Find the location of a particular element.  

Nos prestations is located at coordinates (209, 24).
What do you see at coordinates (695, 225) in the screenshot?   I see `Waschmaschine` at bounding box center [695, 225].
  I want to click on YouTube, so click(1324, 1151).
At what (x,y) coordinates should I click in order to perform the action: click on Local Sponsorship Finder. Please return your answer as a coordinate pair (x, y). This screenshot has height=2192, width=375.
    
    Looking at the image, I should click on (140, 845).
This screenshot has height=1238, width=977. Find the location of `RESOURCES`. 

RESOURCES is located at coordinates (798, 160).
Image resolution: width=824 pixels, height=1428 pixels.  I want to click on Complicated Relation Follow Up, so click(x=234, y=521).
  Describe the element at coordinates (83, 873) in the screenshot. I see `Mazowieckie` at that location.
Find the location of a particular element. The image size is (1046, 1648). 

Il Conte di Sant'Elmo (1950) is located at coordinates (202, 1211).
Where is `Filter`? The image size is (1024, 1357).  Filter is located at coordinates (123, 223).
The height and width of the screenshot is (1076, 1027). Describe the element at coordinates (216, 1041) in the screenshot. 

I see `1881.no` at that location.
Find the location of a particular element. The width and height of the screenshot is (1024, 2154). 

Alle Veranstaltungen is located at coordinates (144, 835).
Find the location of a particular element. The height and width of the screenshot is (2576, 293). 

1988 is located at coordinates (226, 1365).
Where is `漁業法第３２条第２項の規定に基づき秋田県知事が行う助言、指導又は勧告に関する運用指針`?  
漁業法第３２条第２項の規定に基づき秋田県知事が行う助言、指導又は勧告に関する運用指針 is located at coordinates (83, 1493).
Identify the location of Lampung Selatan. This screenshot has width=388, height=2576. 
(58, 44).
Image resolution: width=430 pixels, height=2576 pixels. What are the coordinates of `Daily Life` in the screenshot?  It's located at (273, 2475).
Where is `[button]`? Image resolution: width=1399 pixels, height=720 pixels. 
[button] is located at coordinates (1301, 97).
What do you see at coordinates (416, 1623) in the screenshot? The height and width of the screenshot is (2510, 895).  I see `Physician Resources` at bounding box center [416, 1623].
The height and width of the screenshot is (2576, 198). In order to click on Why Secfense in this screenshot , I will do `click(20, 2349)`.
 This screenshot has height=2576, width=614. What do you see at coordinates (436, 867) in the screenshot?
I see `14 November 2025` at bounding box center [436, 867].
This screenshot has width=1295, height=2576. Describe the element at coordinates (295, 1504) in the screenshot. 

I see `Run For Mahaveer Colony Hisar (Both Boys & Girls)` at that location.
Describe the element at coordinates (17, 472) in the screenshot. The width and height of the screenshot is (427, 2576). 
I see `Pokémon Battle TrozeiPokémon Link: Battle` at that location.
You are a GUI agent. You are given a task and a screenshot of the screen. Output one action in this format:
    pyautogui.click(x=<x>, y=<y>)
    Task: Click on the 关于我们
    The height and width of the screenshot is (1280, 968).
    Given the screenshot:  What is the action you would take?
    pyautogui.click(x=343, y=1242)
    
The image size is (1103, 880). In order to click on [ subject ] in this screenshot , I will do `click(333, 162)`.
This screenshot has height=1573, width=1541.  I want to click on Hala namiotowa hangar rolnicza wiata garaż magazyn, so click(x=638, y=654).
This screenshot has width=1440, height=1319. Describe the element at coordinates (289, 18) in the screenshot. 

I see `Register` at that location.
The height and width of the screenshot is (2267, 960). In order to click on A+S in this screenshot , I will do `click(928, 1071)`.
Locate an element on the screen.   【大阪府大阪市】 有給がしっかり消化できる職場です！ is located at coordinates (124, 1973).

◆ Task: Output the listing above without altering a single character.

◆ Output:
Find the location of a particular element.  

Nos prestations is located at coordinates (209, 24).
What do you see at coordinates (695, 225) in the screenshot?   I see `Waschmaschine` at bounding box center [695, 225].
  I want to click on YouTube, so click(1324, 1151).
At what (x,y) coordinates should I click in order to perform the action: click on Local Sponsorship Finder. Please return your answer as a coordinate pair (x, y). This screenshot has height=2192, width=375.
    
    Looking at the image, I should click on (140, 845).
This screenshot has height=1238, width=977. Find the location of `RESOURCES`. 

RESOURCES is located at coordinates (798, 160).
Image resolution: width=824 pixels, height=1428 pixels.  I want to click on Complicated Relation Follow Up, so click(x=234, y=521).
  Describe the element at coordinates (83, 873) in the screenshot. I see `Mazowieckie` at that location.
Find the location of a particular element. The image size is (1046, 1648). 

Il Conte di Sant'Elmo (1950) is located at coordinates (202, 1211).
Where is `Filter`? The image size is (1024, 1357).  Filter is located at coordinates (123, 223).
The height and width of the screenshot is (1076, 1027). Describe the element at coordinates (216, 1041) in the screenshot. 

I see `1881.no` at that location.
Find the location of a particular element. The width and height of the screenshot is (1024, 2154). 

Alle Veranstaltungen is located at coordinates (144, 835).
Find the location of a particular element. The height and width of the screenshot is (2576, 293). 

1988 is located at coordinates (226, 1365).
Where is `漁業法第３２条第２項の規定に基づき秋田県知事が行う助言、指導又は勧告に関する運用指針`?  
漁業法第３２条第２項の規定に基づき秋田県知事が行う助言、指導又は勧告に関する運用指針 is located at coordinates (83, 1493).
Identify the location of Lampung Selatan. This screenshot has width=388, height=2576. 
(58, 44).
Image resolution: width=430 pixels, height=2576 pixels. What are the coordinates of `Daily Life` in the screenshot?  It's located at (273, 2475).
Where is `[button]`? Image resolution: width=1399 pixels, height=720 pixels. 
[button] is located at coordinates (1301, 97).
What do you see at coordinates (416, 1623) in the screenshot? The height and width of the screenshot is (2510, 895).  I see `Physician Resources` at bounding box center [416, 1623].
The height and width of the screenshot is (2576, 198). In order to click on Why Secfense in this screenshot , I will do `click(20, 2349)`.
 This screenshot has height=2576, width=614. What do you see at coordinates (436, 867) in the screenshot?
I see `14 November 2025` at bounding box center [436, 867].
This screenshot has width=1295, height=2576. Describe the element at coordinates (295, 1504) in the screenshot. 

I see `Run For Mahaveer Colony Hisar (Both Boys & Girls)` at that location.
Describe the element at coordinates (17, 472) in the screenshot. The width and height of the screenshot is (427, 2576). 
I see `Pokémon Battle TrozeiPokémon Link: Battle` at that location.
You are a GUI agent. You are given a task and a screenshot of the screen. Output one action in this format:
    pyautogui.click(x=<x>, y=<y>)
    Task: Click on the 关于我们
    The height and width of the screenshot is (1280, 968).
    Given the screenshot:  What is the action you would take?
    pyautogui.click(x=343, y=1242)
    
The image size is (1103, 880). In order to click on [ subject ] in this screenshot , I will do `click(333, 162)`.
This screenshot has height=1573, width=1541.  I want to click on Hala namiotowa hangar rolnicza wiata garaż magazyn, so click(x=638, y=654).
This screenshot has width=1440, height=1319. Describe the element at coordinates (289, 18) in the screenshot. 

I see `Register` at that location.
The height and width of the screenshot is (2267, 960). In order to click on A+S in this screenshot , I will do `click(928, 1071)`.
Locate an element on the screen.   【大阪府大阪市】 有給がしっかり消化できる職場です！ is located at coordinates (124, 1973).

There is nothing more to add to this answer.